How To Research a New Photo Location

Bighorn Sheep / Photo by Jim Braswell

Bighorn Sheep / Photo by Jim Braswell

Traveling to photograph at a new location is always a fun experience for me. I love reading, or hearing about a place that I “just have to photograph.” But, to get the most out of the experience, be prepared by thoroughly researching the location before packing and heading out.

Why Should I Spend Time Researching?

Well, there are several reasons to do your research. The main reason is that travel is expensive, and conducting upfront research can save you time and money. Besides transportation, you’ll have lodging expenses, food costs, and you may have to use vacation days to get away from the day job (if you are still bound by that thing!). So, doing your research will help you to minimize any “surprises,” as well as help you stay within an affordable budget.

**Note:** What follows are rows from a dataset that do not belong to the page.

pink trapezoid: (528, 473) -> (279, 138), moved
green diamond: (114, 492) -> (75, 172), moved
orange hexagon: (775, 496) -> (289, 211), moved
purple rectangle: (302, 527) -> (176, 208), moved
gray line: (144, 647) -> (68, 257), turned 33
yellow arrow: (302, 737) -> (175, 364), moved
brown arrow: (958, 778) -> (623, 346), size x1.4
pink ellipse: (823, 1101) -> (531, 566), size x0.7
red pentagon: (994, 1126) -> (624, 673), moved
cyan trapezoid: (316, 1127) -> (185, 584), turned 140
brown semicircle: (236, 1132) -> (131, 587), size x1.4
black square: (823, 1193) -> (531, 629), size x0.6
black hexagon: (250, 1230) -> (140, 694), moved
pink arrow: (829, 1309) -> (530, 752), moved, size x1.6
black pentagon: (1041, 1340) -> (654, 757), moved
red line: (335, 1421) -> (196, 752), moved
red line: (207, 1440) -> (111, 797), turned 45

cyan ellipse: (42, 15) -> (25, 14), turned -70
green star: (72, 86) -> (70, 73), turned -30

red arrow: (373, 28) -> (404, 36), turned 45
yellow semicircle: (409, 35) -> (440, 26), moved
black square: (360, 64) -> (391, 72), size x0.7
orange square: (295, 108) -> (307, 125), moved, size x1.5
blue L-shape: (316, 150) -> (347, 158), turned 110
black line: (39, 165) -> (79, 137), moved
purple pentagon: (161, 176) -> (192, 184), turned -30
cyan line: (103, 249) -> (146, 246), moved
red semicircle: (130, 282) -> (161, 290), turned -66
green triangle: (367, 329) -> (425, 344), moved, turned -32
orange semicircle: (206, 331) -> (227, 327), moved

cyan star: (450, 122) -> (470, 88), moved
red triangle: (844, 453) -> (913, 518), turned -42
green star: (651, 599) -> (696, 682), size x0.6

Weather, Clothing and Equipment

As travel time nears, be sure to check out the weather forecast for expected temperatures and precipitation. This will allow you to pack the correct clothes for the expected conditions. It will also help you decide if there are any additional equipment needs (a desiccant canister? disposable hand warmers to help keep batteries warm in your pocket?)

Find Exact Locations

If you are new to the area, it is always wise to identify the exact location you wish to visit. For example, if traveling to Alaska to photograph brown bears (a favorite trip for me!), are there several streams or rivers in the area? Which ones do the bears frequent? What time of the year should I go? You can find these answers by doing your research. Topographical maps can be a big help.

Find Suitable Lodging

This is one of the first things I do whenever I plan for a photo trip. Find out what your options are: is there camping available? Motels/hotels? Bed/Breakfasts? Lodges? Never travel to an unfamiliar area without having researched what your options are. Better yet, never arrive without reservations! And always take your confirmations with you (just in case).

What to Expect?

It may sound a bit “overkill,” but always research what you might see at the location of interest. For example, photographing bears is wonderful. But were you aware of that meadow of wildflowers growing across the stream where the bears will be? Possible macro photographs? You can’t shoot macros very well if you’ve only got your big telephoto lenses with you! Another important reason to check out what you might see is that you will want to research the behaviors of any potential wildlife encounters, which is also an important step in capturing some action images.

Sources of Research

Several good options are at your fingertips for researching:

  • Google – try “googling” the location you will be visiting, as well as nearby towns
  • Check with the area Chambers of Commerce, or Visitor’s Guides
  • Ask other photographers, via social media (Facebook, Twitter, etc.)
  • E-mail or ask other photographers who may have visited the location
  • Books and magazines (check out your local library)

Travel Prepared, and Get Some Great Shots!

So, do your homework. Arrive at your destination prepared with all the essentials you’ll need and everything planned out. You will have more time to work at capturing those elusive shots you’ve always dreamed of!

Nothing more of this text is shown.